Lincoln Center Theatre also produces away from home, direct to Broadway itself, from time to time; and its new production of Clifford Odets’s Golden Boy is exactly the sort of totally gripping, utterly inhabited production that keenly revisits a Broadway classic but casts a spellbinding, beautiful new light on it. LCT is probably the closest New York comes to our National Theatre in terms of quality and the vision of its work, though it is not quite as prolific.
It was Lincoln Center who in 1995 superbly revived the 1947 Ruth and Augustus Goetz’s The Heiress, a stage adaptation of Henry James’s novel Washington Square, and gave it a new theatrical life that later saw the National Theatre in London do it too, in a production that starred Eve Best. That 1995 Broadway production was famously reviewed in the New York Times by the late Vincent Canby, a film critic who late in his career was moved over to the theatre beat, in which he produced the classic line that the production starred “a splendid young actress who’s new to me, Cherry Jones”.
Never mind that Jones was already then a widely-respected stage actress; she was new to Canby, since he was new to the theatre. And now that The Heiress is back on Broadway, in a new commercial outing, I suppose I could just as easily say that its star Jessica Chastain is a young actress who’s new to me, though in fact her star power is rapidly on the rise thanks to her prolific film profile.
Yet the production also shows the dangers of throwing a young, theatrically inexperienced actress on the exposed Broadway stage; like Julia Roberts when she made her stage debut in Broadway’s Three Days of Rain a few seasons ago, Chastain is simply out of her depth as she struggles to give this role context and meaning.
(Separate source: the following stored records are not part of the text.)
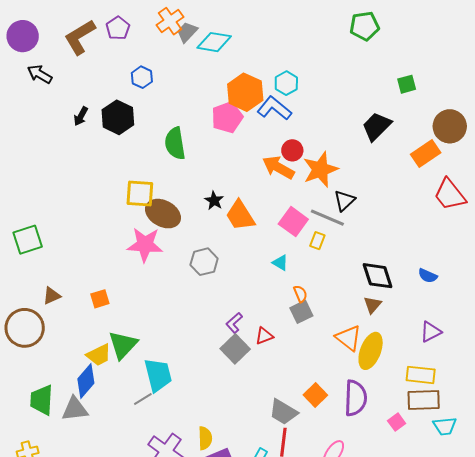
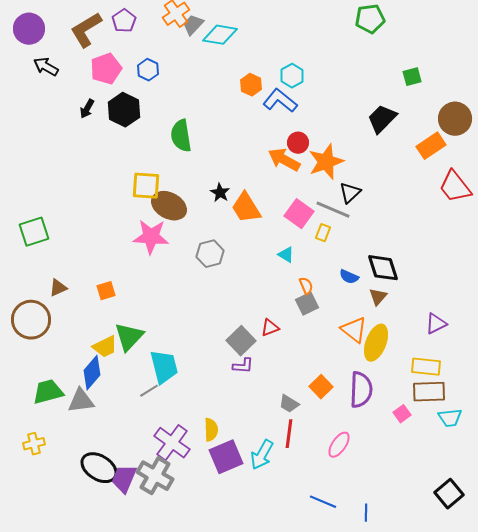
orange hexagon: (245, 92) -> (251, 85), size x0.6
pink pentagon: (227, 117) -> (106, 69), moved
blue semicircle: (428, 276) -> (349, 277), moved
purple L-shape: (234, 323) -> (243, 366), moved, turned -135
green trapezoid: (42, 400) -> (48, 392), turned 72
gray trapezoid: (283, 412) -> (289, 404), size x0.7

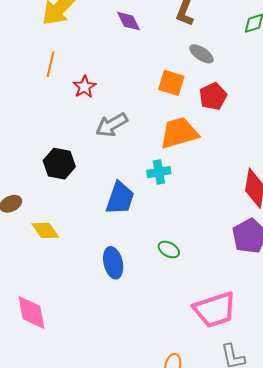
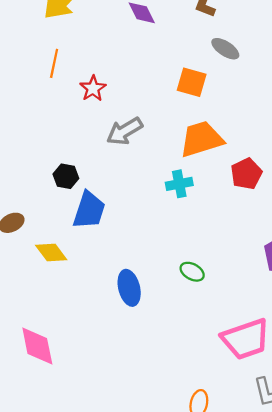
red pentagon: (213, 96) -> (246, 174), moved
black hexagon: (59, 164) -> (66, 176), size x0.7
blue trapezoid: (120, 198) -> (89, 210), moved

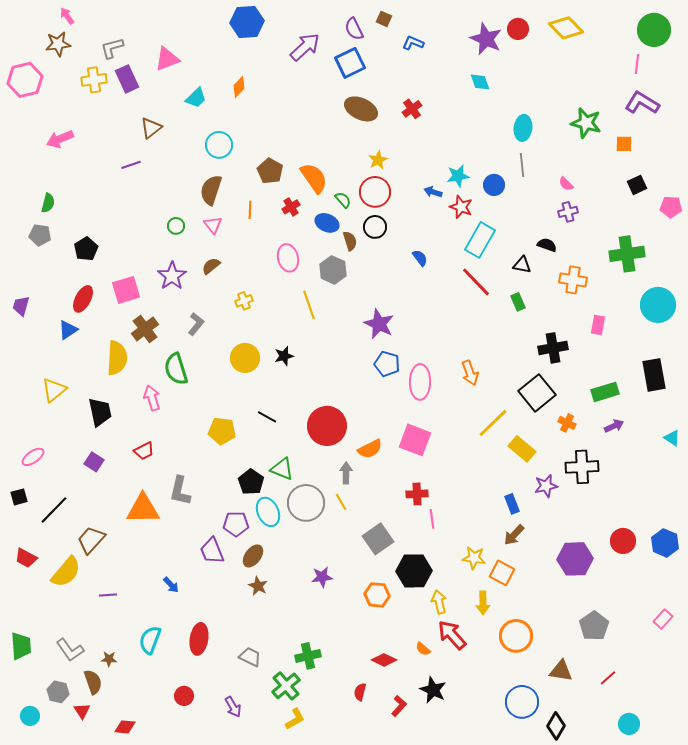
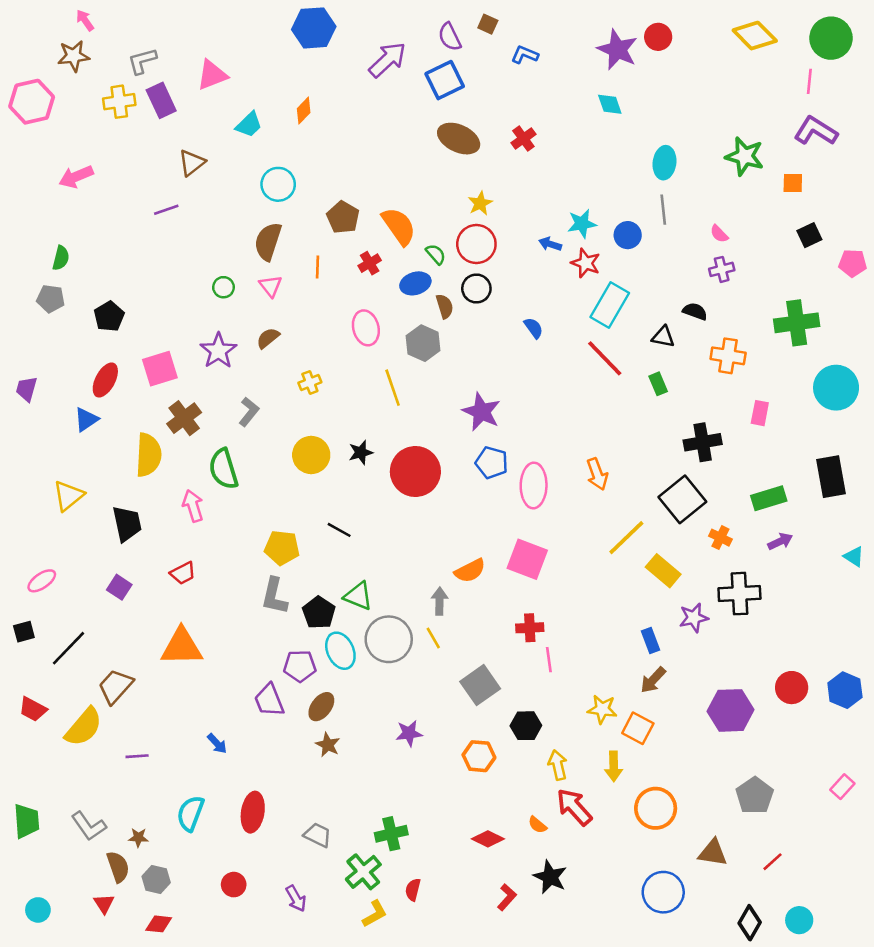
yellow diamond: (566, 28) -> (755, 36), moved
blue ellipse: (327, 223) -> (415, 283), turned -40
red circle: (327, 426) -> (415, 472), moved
gray L-shape: (180, 491) -> (274, 596), moved
black hexagon: (414, 571) -> (526, 726), size x0.7
gray hexagon: (58, 692) -> (156, 879), moved
red semicircle: (360, 692) -> (413, 890), moved
black diamond: (556, 726) -> (750, 923), moved

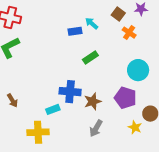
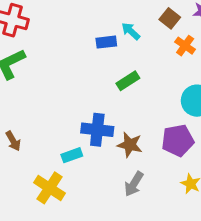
purple pentagon: (125, 98) -> (178, 140), turned -30
brown star: (93, 101) -> (130, 145), turned 30
yellow cross: (38, 132) -> (50, 188), turned 35

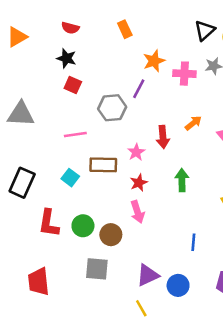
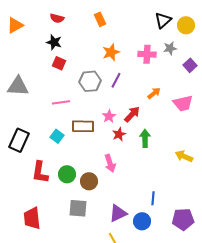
orange star: (154, 61) -> (111, 52), moved
purple line: (139, 89) -> (116, 80), moved
red arrow: (163, 137) -> (132, 114), moved, turned -132
red star: (139, 183) -> (119, 134), moved
blue line: (193, 242) -> (153, 198), moved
She’s not helped by a production by Moises Kaufman that is grindingly slow and heavy handed. Even the presence of more experienced stage hands like David Strathairn, Judith Ivey and Britain’s Dan Stevens can’t rescue it from tedium.
Broadway at its best is instead a showcase from a regional theatre of another long-time classic: Chicago’s Steppenwolf has brought Edward Albee’s Who’s Afraid of Virginia Woolf? back to piercing new life with company members who have worked regularly at Steppenwolf, but none of whom are stars in their own right.
Tracy Letts has, of course, become a star playwright, particularly for his Chicago masterpiece August: Osage County that went to Broadway and then to the National Theatre, but to see him here as George is to see a brilliant actor utterly inhabiting the role. He is joined by Amy Morton, who starred in August: Osage County, as his wife, and two younger actors Carrie Coon and Madison Dirks, both of them actors (to borrow Canby’s phrase) who are new to me, but I’m sure I will see again.
The play blisters anew in their hands, and proves that Broadway doesn’t have to be star-driven or gimmicky to succeed – it just has to be good.